◆ **Problem statement**
Every line from the one with "est reconnu par les institutions dans" through the end of the entries below should be written out exactly; the pictures should not.

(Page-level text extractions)
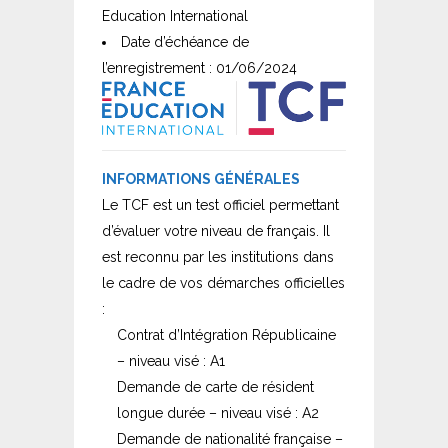
Education International
Date d’échéance de
l’enregistrement : 01/06/2024
INFORMATIONS GÉNÉRALES
Le TCF est un test officiel permettant
d’évaluer votre niveau de français. Il
est reconnu par les institutions dans
le cadre de vos démarches officielles
:
Contrat d’Intégration Républicaine
– niveau visé : A1
Demande de carte de résident
longue durée – niveau visé : A2
Demande de nationalité française –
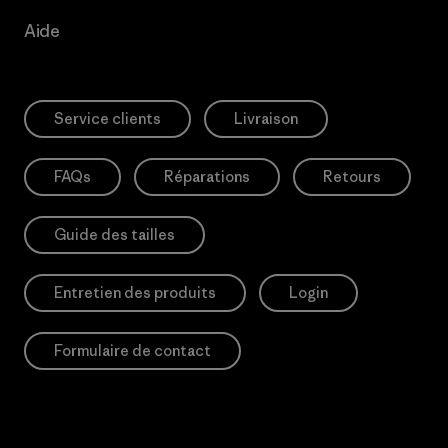
Aide
Service clients
Livraison
FAQs
Réparations
Retours
Guide des tailles
Entretien des produits
Login
Formulaire de contact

◆ **Written response**
est reconnu par les institutions dans
le cadre de vos démarches officielles
:
Contrat d’Intégration Républicaine
– niveau visé : A1
Demande de carte de résident
longue durée – niveau visé : A2
Demande de nationalité française –
Aide
Service clients
Livraison
FAQs
Réparations
Retours
Guide des tailles
Entretien des produits
Login
Formulaire de contact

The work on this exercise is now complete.